WHAT THIS TASK INVOLVES
Write out again only the lines that run from the start of the entries to the line containing "Le Maroc, pionnier de la sécurité du cyberespace en", both included.

EXERCISE INPUT
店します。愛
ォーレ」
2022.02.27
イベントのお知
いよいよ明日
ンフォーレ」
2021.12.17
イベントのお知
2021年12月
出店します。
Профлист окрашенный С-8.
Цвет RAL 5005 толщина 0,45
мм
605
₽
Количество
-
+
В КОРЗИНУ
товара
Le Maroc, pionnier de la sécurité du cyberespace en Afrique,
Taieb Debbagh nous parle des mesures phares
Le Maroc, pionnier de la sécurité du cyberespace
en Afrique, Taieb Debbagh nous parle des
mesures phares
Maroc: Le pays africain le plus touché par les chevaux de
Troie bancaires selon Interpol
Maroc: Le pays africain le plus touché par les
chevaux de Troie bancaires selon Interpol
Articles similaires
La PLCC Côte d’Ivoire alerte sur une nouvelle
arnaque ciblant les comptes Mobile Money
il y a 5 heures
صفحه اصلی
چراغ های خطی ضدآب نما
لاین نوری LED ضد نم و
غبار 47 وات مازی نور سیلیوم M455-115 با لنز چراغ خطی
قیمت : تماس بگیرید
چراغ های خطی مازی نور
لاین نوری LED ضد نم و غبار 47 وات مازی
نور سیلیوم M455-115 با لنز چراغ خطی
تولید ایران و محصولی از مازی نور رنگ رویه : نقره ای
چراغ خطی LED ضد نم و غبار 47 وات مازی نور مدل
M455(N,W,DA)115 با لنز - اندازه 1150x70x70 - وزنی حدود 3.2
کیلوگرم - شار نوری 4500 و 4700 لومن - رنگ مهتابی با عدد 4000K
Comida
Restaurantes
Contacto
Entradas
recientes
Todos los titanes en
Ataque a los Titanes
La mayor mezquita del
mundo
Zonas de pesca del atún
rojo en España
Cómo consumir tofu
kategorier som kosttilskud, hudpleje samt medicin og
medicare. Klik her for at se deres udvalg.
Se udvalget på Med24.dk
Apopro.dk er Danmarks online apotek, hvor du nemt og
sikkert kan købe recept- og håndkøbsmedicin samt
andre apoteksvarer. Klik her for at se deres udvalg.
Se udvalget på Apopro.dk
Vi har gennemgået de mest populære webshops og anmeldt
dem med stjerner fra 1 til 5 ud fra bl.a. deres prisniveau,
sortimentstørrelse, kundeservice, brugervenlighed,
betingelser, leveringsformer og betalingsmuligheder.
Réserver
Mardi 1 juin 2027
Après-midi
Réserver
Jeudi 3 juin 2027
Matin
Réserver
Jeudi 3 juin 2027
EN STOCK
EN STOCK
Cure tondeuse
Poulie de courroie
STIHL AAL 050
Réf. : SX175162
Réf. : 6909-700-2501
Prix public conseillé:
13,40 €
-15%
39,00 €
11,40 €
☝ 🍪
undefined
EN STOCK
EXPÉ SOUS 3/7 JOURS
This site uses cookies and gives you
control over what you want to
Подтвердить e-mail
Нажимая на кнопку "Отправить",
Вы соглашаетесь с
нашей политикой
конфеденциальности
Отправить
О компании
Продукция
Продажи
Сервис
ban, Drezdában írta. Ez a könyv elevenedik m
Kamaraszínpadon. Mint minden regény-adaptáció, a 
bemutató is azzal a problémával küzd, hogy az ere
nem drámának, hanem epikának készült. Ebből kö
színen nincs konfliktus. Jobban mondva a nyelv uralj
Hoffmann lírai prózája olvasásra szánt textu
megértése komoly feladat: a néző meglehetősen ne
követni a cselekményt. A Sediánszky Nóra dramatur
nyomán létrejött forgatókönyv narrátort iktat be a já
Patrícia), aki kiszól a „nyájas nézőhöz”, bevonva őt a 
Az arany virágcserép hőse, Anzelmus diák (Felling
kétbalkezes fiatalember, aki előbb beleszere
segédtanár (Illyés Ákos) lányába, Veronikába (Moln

WRITTEN REPLY
店します。愛
ォーレ」
2022.02.27
イベントのお知
いよいよ明日
ンフォーレ」
2021.12.17
イベントのお知
2021年12月
出店します。
Профлист окрашенный С-8.
Цвет RAL 5005 толщина 0,45
мм
605
₽
Количество
-
+
В КОРЗИНУ
товара
Le Maroc, pionnier de la sécurité du cyberespace en Afrique,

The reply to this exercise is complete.